▸ Action item
In the material below, find the line with "This website uses cookies"; set down that line and every line after it to the end, exactly, without pictures.

================================

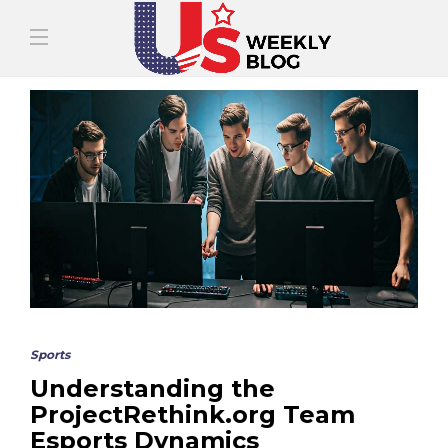
Sports
Understanding the
ProjectRethink.org Team
Esports Dynamics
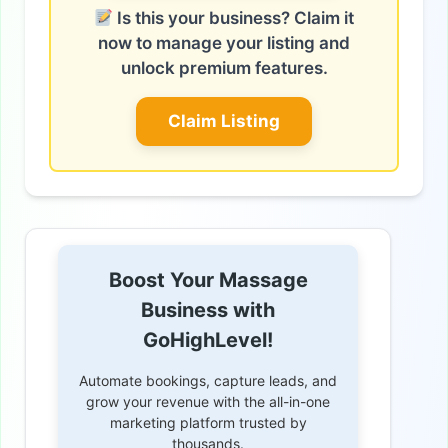
Is this your business? Claim it
now to manage your listing and
unlock premium features.
Claim Listing
Boost Your Massage
Business with
GoHighLevel!
Automate bookings, capture leads, and
grow your revenue with the all-in-one
marketing platform trusted by
thousands.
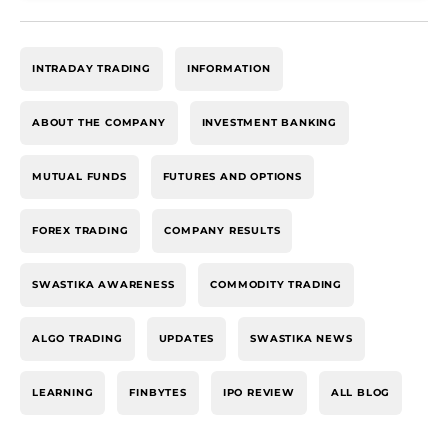
INTRADAY TRADING
INFORMATION
ABOUT THE COMPANY
INVESTMENT BANKING
MUTUAL FUNDS
FUTURES AND OPTIONS
FOREX TRADING
COMPANY RESULTS
SWASTIKA AWARENESS
COMMODITY TRADING
ALGO TRADING
UPDATES
SWASTIKA NEWS
LEARNING
FINBYTES
IPO REVIEW
ALL BLOG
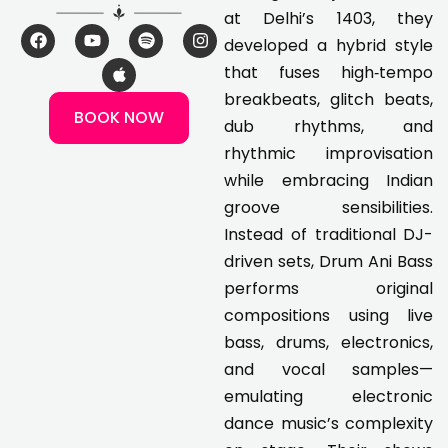
at Delhi’s 1403, they
F
Y
A
S
I
developed a hybrid style
a
o
p
p
n
c
u
p
o
s
that fuses high‑tempo
e
t
l
t
t
breakbeats, glitch beats,
b
u
e
i
a
BOOK NOW
o
b
f
g
dub rhythms, and
o
e
y
r
k
a
rhythmic improvisation
m
while embracing Indian
groove sensibilities.
Instead of traditional DJ-
driven sets, Drum Ani Bass
performs original
compositions using live
bass, drums, electronics,
and vocal samples—
emulating electronic
dance music’s complexity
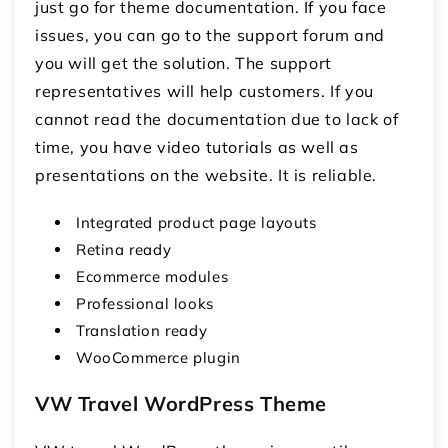
just go for theme documentation. If you face
issues, you can go to the support forum and
you will get the solution. The support
representatives will help customers. If you
cannot read the documentation due to lack of
time, you have video tutorials as well as
presentations on the website. It is reliable.
Integrated product page layouts
Retina ready
Ecommerce modules
Professional looks
Translation ready
WooCommerce plugin
VW Travel WordPress Theme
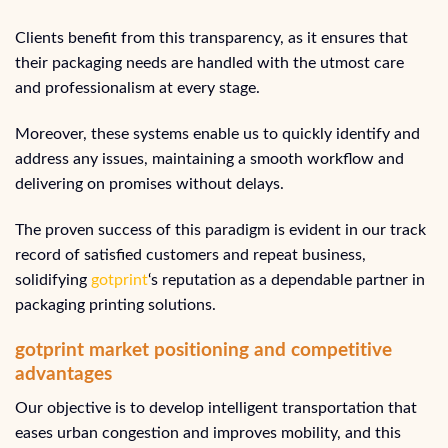
Clients benefit from this transparency, as it ensures that
their packaging needs are handled with the utmost care
and professionalism at every stage.
Moreover, these systems enable us to quickly identify and
address any issues, maintaining a smooth workflow and
delivering on promises without delays.
The proven success of this paradigm is evident in our track
record of satisfied customers and repeat business,
solidifying
gotprint
‘s reputation as a dependable partner in
packaging printing solutions.
gotprint market positioning and competitive
advantages
Our objective is to develop intelligent transportation that
eases urban congestion and improves mobility, and this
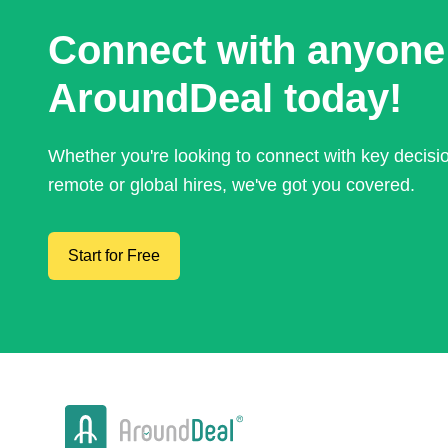
Connect with anyone
AroundDeal today!
Whether you're looking to connect with key decis
remote or global hires, we've got you covered.
Start for Free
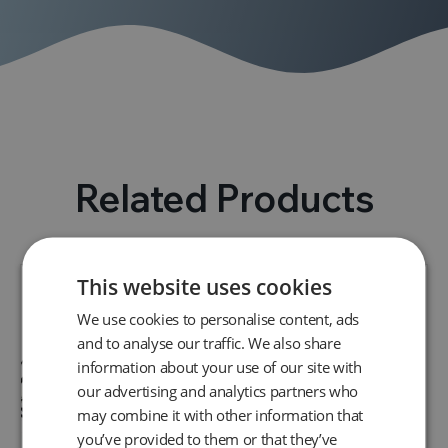
Related Products
This website uses cookies
We use cookies to personalise content, ads
and to analyse our traffic. We also share
information about your use of our site with
our advertising and analytics partners who
may combine it with other information that
you’ve provided to them or that they’ve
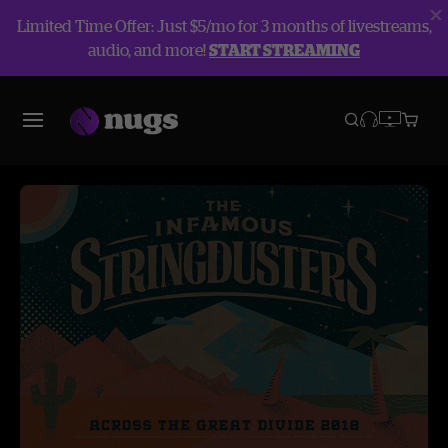
Limited Time Offer: Just $5/mo for 3 months of livestreams,
audio, and more!
START STREAMING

================================

▸ Task result
This website uses cookies
We use cookies to personalise content, ads
and to analyse our traffic. We also share
information about your use of our site with
our advertising and analytics partners who
may combine it with other information that
you’ve provided to them or that they’ve
Limited Time Offer: Just $5/mo for 3 months of livestreams,
audio, and more!
START STREAMING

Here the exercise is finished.